# GIVEN ENTRIES:

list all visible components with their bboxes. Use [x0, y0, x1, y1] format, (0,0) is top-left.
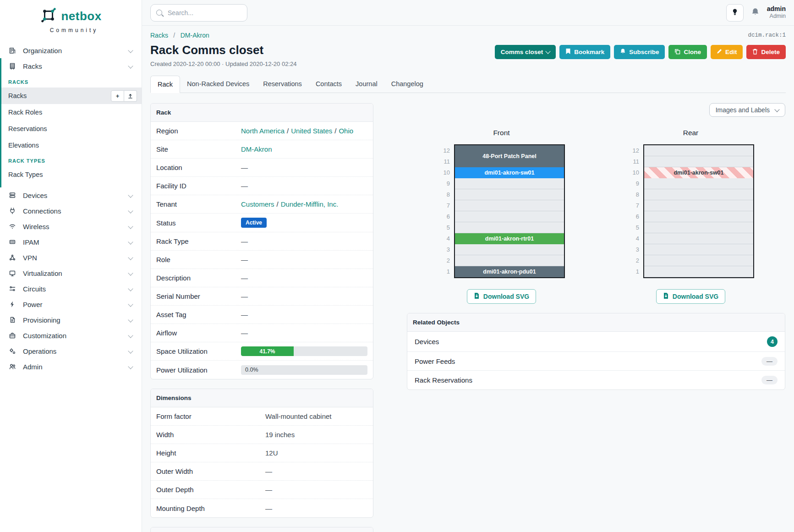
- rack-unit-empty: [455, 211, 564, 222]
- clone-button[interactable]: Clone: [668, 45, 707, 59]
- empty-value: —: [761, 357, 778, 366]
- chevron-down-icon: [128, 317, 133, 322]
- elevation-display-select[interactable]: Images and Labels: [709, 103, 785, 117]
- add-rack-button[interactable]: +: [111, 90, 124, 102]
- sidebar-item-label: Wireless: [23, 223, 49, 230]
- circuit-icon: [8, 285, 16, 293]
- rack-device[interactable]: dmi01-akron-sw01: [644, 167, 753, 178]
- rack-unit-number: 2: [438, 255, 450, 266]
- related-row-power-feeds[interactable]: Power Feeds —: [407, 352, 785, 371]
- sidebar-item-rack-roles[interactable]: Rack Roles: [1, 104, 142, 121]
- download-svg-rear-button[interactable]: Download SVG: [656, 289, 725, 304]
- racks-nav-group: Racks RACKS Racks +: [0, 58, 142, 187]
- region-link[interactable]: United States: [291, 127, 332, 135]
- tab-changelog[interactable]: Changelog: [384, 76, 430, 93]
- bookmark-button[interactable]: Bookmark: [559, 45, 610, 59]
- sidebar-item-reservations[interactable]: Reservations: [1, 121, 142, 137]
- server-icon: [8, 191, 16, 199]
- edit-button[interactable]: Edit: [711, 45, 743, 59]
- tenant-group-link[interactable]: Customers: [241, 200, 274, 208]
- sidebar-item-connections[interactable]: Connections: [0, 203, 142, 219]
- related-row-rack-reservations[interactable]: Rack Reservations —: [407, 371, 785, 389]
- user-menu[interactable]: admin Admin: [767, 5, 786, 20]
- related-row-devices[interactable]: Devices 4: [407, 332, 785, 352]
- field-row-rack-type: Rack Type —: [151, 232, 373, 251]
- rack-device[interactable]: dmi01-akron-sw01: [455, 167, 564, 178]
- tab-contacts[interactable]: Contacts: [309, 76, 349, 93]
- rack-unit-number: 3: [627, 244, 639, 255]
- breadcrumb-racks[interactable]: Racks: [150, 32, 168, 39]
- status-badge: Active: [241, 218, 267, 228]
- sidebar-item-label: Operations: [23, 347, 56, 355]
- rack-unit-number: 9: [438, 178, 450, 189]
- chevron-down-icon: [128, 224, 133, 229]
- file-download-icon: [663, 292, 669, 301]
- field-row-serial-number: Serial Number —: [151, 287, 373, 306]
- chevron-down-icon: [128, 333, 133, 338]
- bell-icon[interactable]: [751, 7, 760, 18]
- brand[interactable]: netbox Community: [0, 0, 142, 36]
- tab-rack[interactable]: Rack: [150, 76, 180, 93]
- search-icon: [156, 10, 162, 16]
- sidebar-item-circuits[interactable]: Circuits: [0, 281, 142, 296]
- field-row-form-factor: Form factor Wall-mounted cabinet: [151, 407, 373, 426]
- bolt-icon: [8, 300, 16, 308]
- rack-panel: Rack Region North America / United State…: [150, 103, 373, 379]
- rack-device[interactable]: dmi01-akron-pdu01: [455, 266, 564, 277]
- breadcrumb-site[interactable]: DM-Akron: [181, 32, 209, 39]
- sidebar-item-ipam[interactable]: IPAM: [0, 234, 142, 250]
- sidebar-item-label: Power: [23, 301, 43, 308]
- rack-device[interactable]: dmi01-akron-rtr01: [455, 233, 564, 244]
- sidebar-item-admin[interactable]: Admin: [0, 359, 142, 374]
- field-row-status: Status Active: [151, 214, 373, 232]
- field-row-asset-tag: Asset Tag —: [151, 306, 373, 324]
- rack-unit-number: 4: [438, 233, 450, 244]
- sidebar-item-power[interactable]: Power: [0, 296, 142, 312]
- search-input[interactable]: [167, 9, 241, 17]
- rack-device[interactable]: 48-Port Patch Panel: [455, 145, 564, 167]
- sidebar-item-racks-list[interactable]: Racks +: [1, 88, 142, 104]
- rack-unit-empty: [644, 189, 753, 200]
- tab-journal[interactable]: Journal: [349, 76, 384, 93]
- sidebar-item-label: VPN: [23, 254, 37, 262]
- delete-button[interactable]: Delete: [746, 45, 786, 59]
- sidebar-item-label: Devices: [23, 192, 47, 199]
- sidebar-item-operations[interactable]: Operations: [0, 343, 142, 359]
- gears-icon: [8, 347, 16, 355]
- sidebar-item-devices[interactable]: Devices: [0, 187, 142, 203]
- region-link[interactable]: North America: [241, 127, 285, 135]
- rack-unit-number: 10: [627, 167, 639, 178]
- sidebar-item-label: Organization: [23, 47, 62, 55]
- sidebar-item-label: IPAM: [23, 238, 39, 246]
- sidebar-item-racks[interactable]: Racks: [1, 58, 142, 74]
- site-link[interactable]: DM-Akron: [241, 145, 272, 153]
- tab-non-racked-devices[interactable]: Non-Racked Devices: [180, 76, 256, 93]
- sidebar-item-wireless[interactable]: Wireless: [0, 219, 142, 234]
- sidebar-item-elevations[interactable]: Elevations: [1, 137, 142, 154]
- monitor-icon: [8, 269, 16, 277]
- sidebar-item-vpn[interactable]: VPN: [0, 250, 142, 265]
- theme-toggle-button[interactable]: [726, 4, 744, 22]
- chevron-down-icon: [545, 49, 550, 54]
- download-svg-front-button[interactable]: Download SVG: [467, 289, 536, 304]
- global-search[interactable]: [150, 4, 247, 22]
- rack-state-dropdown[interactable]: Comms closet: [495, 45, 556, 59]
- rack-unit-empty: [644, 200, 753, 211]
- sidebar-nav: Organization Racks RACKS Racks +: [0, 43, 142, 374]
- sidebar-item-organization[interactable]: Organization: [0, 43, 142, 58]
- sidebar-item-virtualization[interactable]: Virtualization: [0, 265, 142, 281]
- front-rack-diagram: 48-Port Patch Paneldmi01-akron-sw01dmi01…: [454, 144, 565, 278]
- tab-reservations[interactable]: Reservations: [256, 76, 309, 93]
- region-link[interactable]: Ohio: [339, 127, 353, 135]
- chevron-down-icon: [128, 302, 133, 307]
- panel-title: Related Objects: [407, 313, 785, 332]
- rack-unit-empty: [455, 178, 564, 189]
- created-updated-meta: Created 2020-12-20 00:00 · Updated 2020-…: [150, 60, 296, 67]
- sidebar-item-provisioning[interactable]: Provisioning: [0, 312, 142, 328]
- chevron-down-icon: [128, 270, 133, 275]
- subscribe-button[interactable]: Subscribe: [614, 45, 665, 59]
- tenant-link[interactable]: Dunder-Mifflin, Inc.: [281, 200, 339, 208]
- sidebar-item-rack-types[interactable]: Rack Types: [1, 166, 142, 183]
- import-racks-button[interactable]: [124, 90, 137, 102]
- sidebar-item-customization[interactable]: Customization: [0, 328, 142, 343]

# PROBLEM REQUIREMENTS:
The records above must be repeated in full and exactly, but without any of the pictures.

# EXERCISE OUTPUT:
list all visible components with their bboxes. Use [x0, y0, x1, y1] format, (0,0) is top-left.
- rack-unit-empty: [455, 211, 564, 222]
- clone-button[interactable]: Clone: [668, 45, 707, 59]
- empty-value: —: [761, 357, 778, 366]
- chevron-down-icon: [128, 317, 133, 322]
- elevation-display-select[interactable]: Images and Labels: [709, 103, 785, 117]
- add-rack-button[interactable]: +: [111, 90, 124, 102]
- sidebar-item-label: Wireless: [23, 223, 49, 230]
- circuit-icon: [8, 285, 16, 293]
- rack-device[interactable]: dmi01-akron-sw01: [644, 167, 753, 178]
- rack-unit-number: 2: [438, 255, 450, 266]
- related-row-power-feeds[interactable]: Power Feeds —: [407, 352, 785, 371]
- sidebar-item-rack-roles[interactable]: Rack Roles: [1, 104, 142, 121]
- download-svg-rear-button[interactable]: Download SVG: [656, 289, 725, 304]
- racks-nav-group: Racks RACKS Racks +: [0, 58, 142, 187]
- region-link[interactable]: United States: [291, 127, 332, 135]
- tab-changelog[interactable]: Changelog: [384, 76, 430, 93]
- bookmark-button[interactable]: Bookmark: [559, 45, 610, 59]
- sidebar-item-reservations[interactable]: Reservations: [1, 121, 142, 137]
- server-icon: [8, 191, 16, 199]
- edit-button[interactable]: Edit: [711, 45, 743, 59]
- tenant-group-link[interactable]: Customers: [241, 200, 274, 208]
- sidebar-item-connections[interactable]: Connections: [0, 203, 142, 219]
- related-row-rack-reservations[interactable]: Rack Reservations —: [407, 371, 785, 389]
- user-menu[interactable]: admin Admin: [767, 5, 786, 20]
- related-row-devices[interactable]: Devices 4: [407, 332, 785, 352]
- field-row-rack-type: Rack Type —: [151, 232, 373, 251]
- rack-device[interactable]: dmi01-akron-sw01: [455, 167, 564, 178]
- tab-contacts[interactable]: Contacts: [309, 76, 349, 93]
- rack-unit-number: 3: [627, 244, 639, 255]
- breadcrumb-racks[interactable]: Racks: [150, 32, 168, 39]
- status-badge: Active: [241, 218, 267, 228]
- sidebar-item-label: Operations: [23, 347, 56, 355]
- rack-unit-number: 9: [438, 178, 450, 189]
- chevron-down-icon: [128, 224, 133, 229]
- file-download-icon: [663, 292, 669, 301]
- field-row-serial-number: Serial Number —: [151, 287, 373, 306]
- chevron-down-icon: [128, 333, 133, 338]
- bell-icon[interactable]: [751, 7, 760, 18]
- brand[interactable]: netbox Community: [0, 0, 142, 36]
- tab-rack[interactable]: Rack: [150, 76, 180, 93]
- search-icon: [156, 10, 162, 16]
- sidebar-item-circuits[interactable]: Circuits: [0, 281, 142, 296]
- field-row-form-factor: Form factor Wall-mounted cabinet: [151, 407, 373, 426]
- bolt-icon: [8, 300, 16, 308]
- rack-panel: Rack Region North America / United State…: [150, 103, 373, 379]
- rack-device[interactable]: dmi01-akron-pdu01: [455, 266, 564, 277]
- breadcrumb-site[interactable]: DM-Akron: [181, 32, 209, 39]
- sidebar-item-ipam[interactable]: IPAM: [0, 234, 142, 250]
- sidebar-item-label: Power: [23, 301, 43, 308]
- rack-device[interactable]: dmi01-akron-rtr01: [455, 233, 564, 244]
- sidebar-item-admin[interactable]: Admin: [0, 359, 142, 374]
- field-row-status: Status Active: [151, 214, 373, 232]
- field-row-asset-tag: Asset Tag —: [151, 306, 373, 324]
- rack-unit-number: 4: [438, 233, 450, 244]
- sidebar-item-power[interactable]: Power: [0, 296, 142, 312]
- search-input[interactable]: [167, 9, 241, 17]
- rack-device[interactable]: 48-Port Patch Panel: [455, 145, 564, 167]
- sidebar-item-racks-list[interactable]: Racks +: [1, 88, 142, 104]
- rack-unit-empty: [644, 189, 753, 200]
- tab-journal[interactable]: Journal: [349, 76, 384, 93]
- sidebar-item-label: VPN: [23, 254, 37, 262]
- delete-button[interactable]: Delete: [746, 45, 786, 59]
- sidebar-item-label: Devices: [23, 192, 47, 199]
- sidebar-item-operations[interactable]: Operations: [0, 343, 142, 359]
- gears-icon: [8, 347, 16, 355]
- sidebar-item-devices[interactable]: Devices: [0, 187, 142, 203]
- region-link[interactable]: North America: [241, 127, 285, 135]
- rack-unit-number: 10: [627, 167, 639, 178]
- sidebar-item-label: Organization: [23, 47, 62, 55]
- sidebar-item-label: IPAM: [23, 238, 39, 246]
- sidebar-item-racks[interactable]: Racks: [1, 58, 142, 74]
- site-link[interactable]: DM-Akron: [241, 145, 272, 153]
- tab-non-racked-devices[interactable]: Non-Racked Devices: [180, 76, 256, 93]
- sidebar-item-wireless[interactable]: Wireless: [0, 219, 142, 234]
- sidebar-item-elevations[interactable]: Elevations: [1, 137, 142, 154]
- monitor-icon: [8, 269, 16, 277]
- sidebar-item-vpn[interactable]: VPN: [0, 250, 142, 265]
- theme-toggle-button[interactable]: [726, 4, 744, 22]
- chevron-down-icon: [545, 49, 550, 54]
- download-svg-front-button[interactable]: Download SVG: [467, 289, 536, 304]
- global-search[interactable]: [150, 4, 247, 22]
- rack-state-dropdown[interactable]: Comms closet: [495, 45, 556, 59]
- rack-unit-empty: [644, 200, 753, 211]
- sidebar-nav: Organization Racks RACKS Racks +: [0, 43, 142, 374]
- sidebar-item-organization[interactable]: Organization: [0, 43, 142, 58]
- sidebar-item-virtualization[interactable]: Virtualization: [0, 265, 142, 281]
- front-rack-diagram: 48-Port Patch Paneldmi01-akron-sw01dmi01…: [454, 144, 565, 278]
- tab-reservations[interactable]: Reservations: [256, 76, 309, 93]
- region-link[interactable]: Ohio: [339, 127, 353, 135]
- chevron-down-icon: [128, 302, 133, 307]
- panel-title: Related Objects: [407, 313, 785, 332]
- rack-unit-empty: [455, 178, 564, 189]
- created-updated-meta: Created 2020-12-20 00:00 · Updated 2020-…: [150, 60, 296, 67]
- sidebar-item-provisioning[interactable]: Provisioning: [0, 312, 142, 328]
- chevron-down-icon: [128, 270, 133, 275]
- subscribe-button[interactable]: Subscribe: [614, 45, 665, 59]
- tenant-link[interactable]: Dunder-Mifflin, Inc.: [281, 200, 339, 208]
- sidebar-item-rack-types[interactable]: Rack Types: [1, 166, 142, 183]
- import-racks-button[interactable]: [124, 90, 137, 102]
- sidebar-item-customization[interactable]: Customization: [0, 328, 142, 343]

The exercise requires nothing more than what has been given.